The Reagan sailors in question are only coming forward with these stories months or years after the events of 3/11 and its aftermath with a whole range of symptoms which bear no resemblance to how radiation exposures actually affect the human body in the short and long term. Enough radiation to harm this many of them would have killed or crippled some who got higher-level dosages within a few days or weeks and this just didn’t happen. I really hope these folks aren’t burning through their own savings paying for their lawyer’s new BMW.
Lee
Yep that happens all the time on those vacation cruises.
Robert Sneddon
@Lee: I did say “prompt” effects. I recall one of the plaintiffs described how many of his crewmates were taken sick with diarrhea, vomiting and the like during the period when the carrier and its supporting ships were exposed to radioactivity from Fukushima. If those symptoms were due to radioactivity then most of the crew would have been dead within a few days or weeks as those are symptoms of an enormous radiation exposure in the 1-10 Sievert region. In the Tokaimura criticality incident in 1999 which killed three people, one of them almost instantaneously, they took doses of up to 17 Sieverts standing next to a tank of highly-enriched uranium solution that had gone critical i.e. it was for all intents and purposes an unshielded nuclear reactor they were standing next to.
From what I understand the judge in the lawsuit has dismissed the case which is of course a coverup by the Powers that Be for their own nefarious reasons (see Orly Taitz for worked examples in the past). Might be their lawyers want a new BMW for their wives too so appeals are likely, until the money runs out.
Lee
They can’t sue the Navy and suing Tepco is iffy at best since it is a foreign country but that does mean they were not exposed.

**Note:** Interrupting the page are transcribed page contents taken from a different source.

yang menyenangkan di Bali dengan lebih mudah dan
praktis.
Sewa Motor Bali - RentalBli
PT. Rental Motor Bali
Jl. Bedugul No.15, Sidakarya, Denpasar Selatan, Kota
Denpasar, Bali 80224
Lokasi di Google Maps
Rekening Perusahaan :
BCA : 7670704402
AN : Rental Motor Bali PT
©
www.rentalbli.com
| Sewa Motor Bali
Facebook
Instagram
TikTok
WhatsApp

I’m guessing you did not actually read the articles:
Keep telling yourself that there is nothing to it if it makes you feel better.
Robert Sneddon
@Lee: I have only so much time each day I assign to reading stupid crap and I used up all my interest in this nothingburger case a few days ago.

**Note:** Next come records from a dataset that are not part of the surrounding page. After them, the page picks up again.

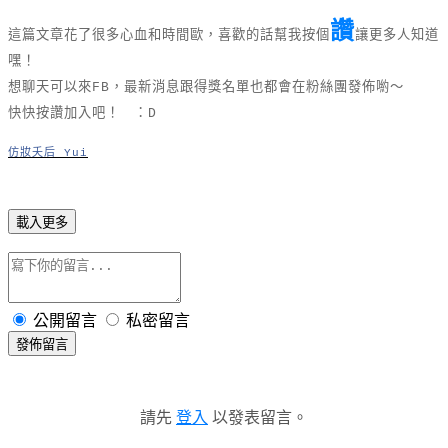
讚
這篇文章花了很多心血和時間歐，喜歡的話幫我按個
讓更多人知道
嘿！
想聊天可以來FB，最新消息跟得獎名單也都會在粉絲團發佈喲～
快快按讚加入吧！ ：D
仿妝夭后 Yui
載入更多
公開留言
私密留言
發佈留言
請先
登入
以發表留言。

I’ve got no idea what that line you quote means, who is responding to it, what was 30 times higher than what. Basically if enough radiation had landed on the USS Reagan to adversely effect some or all of the crew in the ways claimed in just a few hours the whole ship would still be a highly radioactive mess, uninhabitable and unusable to this day, much worse than the Fukushima site is right now where people have been working for months and years in places with significantly elevated radiation environments with no measurable adverse health effects.
Lee
Thanks for letting me know you didn’t read the articles.